**Action item:**
Your answer must repeat all of the entries word for word, without any images.

**Source information:**
* * * * * * *
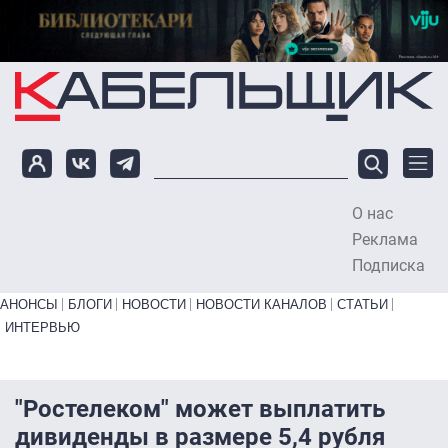
Перейти к основному содержанию
О нас
To
Реклама
Подписка
Primary links bottom
АНОНСЫ
БЛОГИ
НОВОСТИ
НОВОСТИ КАНАЛОВ
СТАТЬИ
ИНТЕРВЬЮ
"Ростелеком" может выплатить
дивиденды в размере 5,4 рубля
* * * * * * *
**Answer to the problem:**
Перейти к основному содержанию
О нас
To
Реклама
Подписка
Primary links bottom
АНОНСЫ
БЛОГИ
НОВОСТИ
НОВОСТИ КАНАЛОВ
СТАТЬИ
ИНТЕРВЬЮ
"Ростелеком" может выплатить
дивиденды в размере 5,4 рубля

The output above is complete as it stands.